▶ **WORK TO COMPLETE**:
Reproduce the records below exactly; no pictures.

━━ MATERIAL SUPPLIED

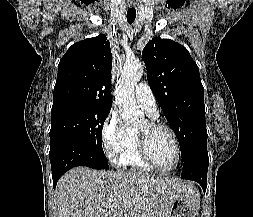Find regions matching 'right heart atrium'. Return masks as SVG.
Masks as SVG:
<instances>
[{"mask_svg":"<svg viewBox=\"0 0 253 217\" xmlns=\"http://www.w3.org/2000/svg\"><path fill=\"white\" fill-rule=\"evenodd\" d=\"M130 131L125 126L119 112L110 110L101 128V140L110 161L116 162L119 153L127 145Z\"/></svg>","mask_w":253,"mask_h":217,"instance_id":"right-heart-atrium-1","label":"right heart atrium"}]
</instances>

━━━━

▶ **THE COMPLETED TASK**:
Find regions matching 'right heart atrium'. Return masks as SVG.
Masks as SVG:
<instances>
[{"mask_svg":"<svg viewBox=\"0 0 253 217\" xmlns=\"http://www.w3.org/2000/svg\"><path fill=\"white\" fill-rule=\"evenodd\" d=\"M130 131L125 126L119 112L110 110L101 128V140L110 161L116 162L119 153L127 145Z\"/></svg>","mask_w":253,"mask_h":217,"instance_id":"right-heart-atrium-1","label":"right heart atrium"}]
</instances>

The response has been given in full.